Reducing gas composition
The content of hydrogen in the inlet gas is another important parameter varied in this section while keeping the temperature and pellet size constant at 973 K and 0·06 mm respectively. The effect of changing the effective average gas composition in the bubble phase on the performance of the fluidised bed is shown in Fig. 13. Increasing the reducing agent in the feed gas mixture from 0·8 to 1·0 leads to a considerable increase in the average conversion of the reaction.

Effect of reducing gas composition on conversion under fluidised bed condition (T = 973 K, d P = 0·06 mm)
The effect of reducing gas composition on the rate of reduction under the packed bed condition has been considered as well for a fixed temperature of 973 K and pellet size of 1·1 cm. The results are seen in Fig. 14. As shown, the average conversion increases with the content of hydrogen in the feed gas. However, the difference between the conversions of reaction in the various reducing gas compositions in the fluidised bed reactor is more than that in the packed bed. With a small decrease in the reducing gas composition, the rate of reduction in the fluidised bed sharply decreases. This shows that the content of reducing gas in the feed gas has a more pronounced effect on the performance of the fluidised bed.

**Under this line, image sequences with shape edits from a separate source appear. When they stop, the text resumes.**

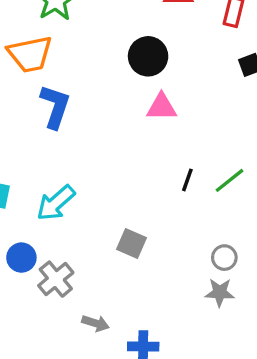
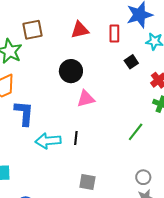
black line: (187, 180) -> (76, 138), moved
cyan arrow: (56, 203) -> (48, 141), moved, turned 50

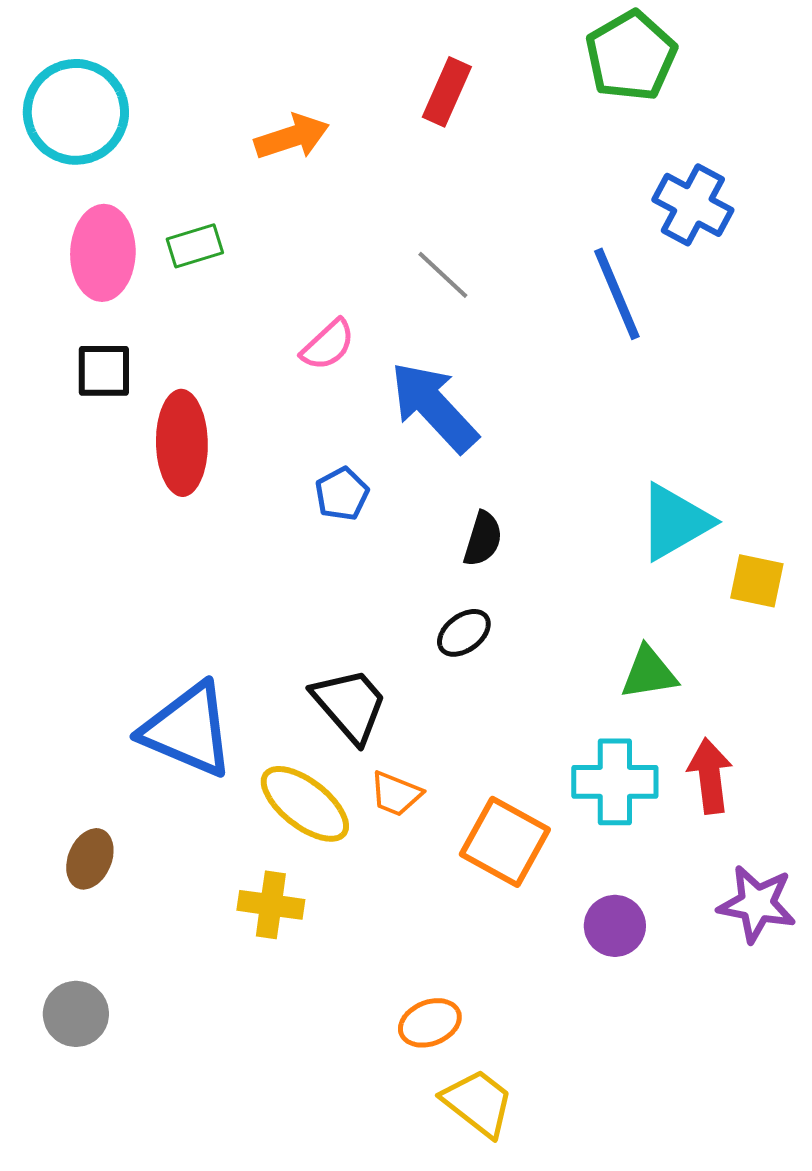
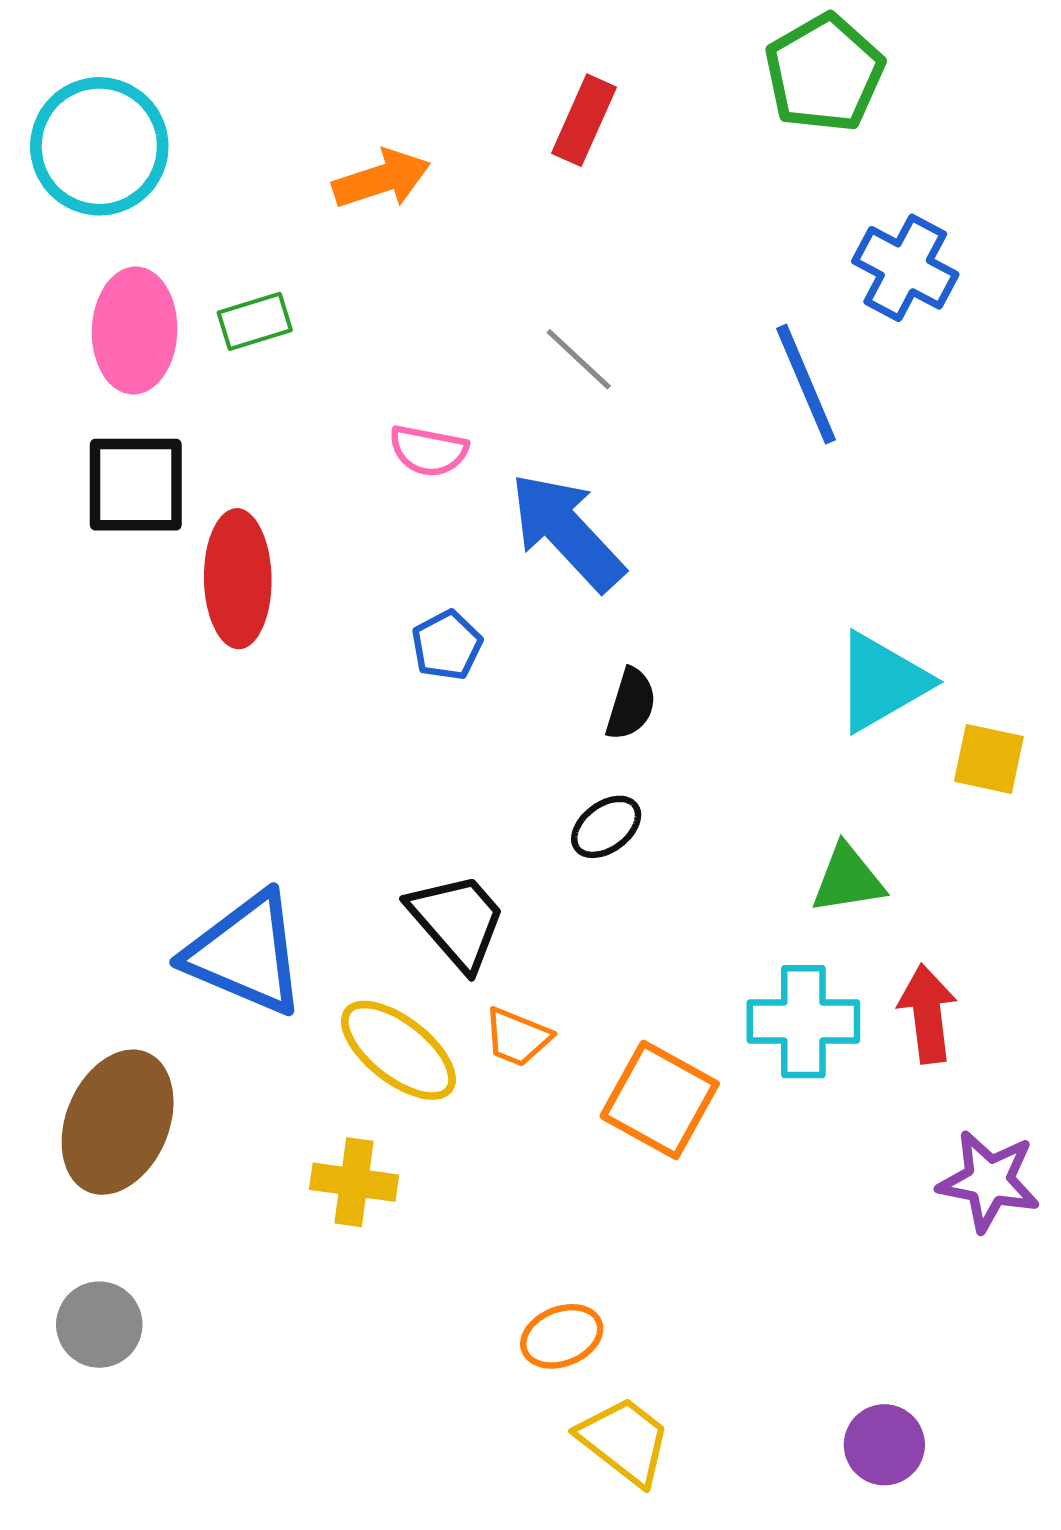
pink semicircle: (328, 345) -> (428, 451), turned 54
black square: (104, 371) -> (136, 485), size x1.4
brown ellipse: (90, 859) -> (118, 1122), size x1.8
purple circle: (615, 926) -> (884, 1445), moved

Effect of reducing gas composition on conversion under packed bed condition (T = 973 K, d P = 1·1 cm)
The behaviours of the fluidised bed and the packed bed reactor have been compared at the same condition of inlet gas composition and temperature (

Comparison between fluidised and packed bed reactors at same condition of inlet gas (d P, packed = 1·1 cm, d P, FB = 0·06 mm and T = 973 K)
Conclusions
Mathematical modelling of fluidised and packed bed reactors was carried out, and a comparison of the conversion of non-catalytic gas–solid reactions has been reported for varying parameters. Fluidisation of solid particles in fluidised bed reactors results in lowering the heat transfer resistance outside the particles and is beneficial to highly endothermic or exothermic reactions. In packed bed reactors, there is always heat transfer resistance that affects the rate of reaction of solid particles followed by decreasing in solid reactant conversion. The two-phase bubbling bed model and a steady one-dimensional model were used in the mathematical modelling of fluidised and packed bed reactors respectively, and numerical algorithm was applied to solve the governing equations.
The comparison between two types of reactors confirms that at different temperatures, the conversion achieved by solid reacting in fluidised bed reactors is higher than carrying out the reaction in packed bed reactors without considering the additional effect of pellet size used in each reactor. Indeed, the differences between conversion curves resulting at different temperatures in fluidised bed reactors are smaller than those similar curves in packed bed reactors. Therefore, the effect of variation in temperature inside the packed bed reactors is an important issue, and by carrying out the same reaction in a fluidised bed reactor, this problem can be resolved as temperature variation is greatly minimised.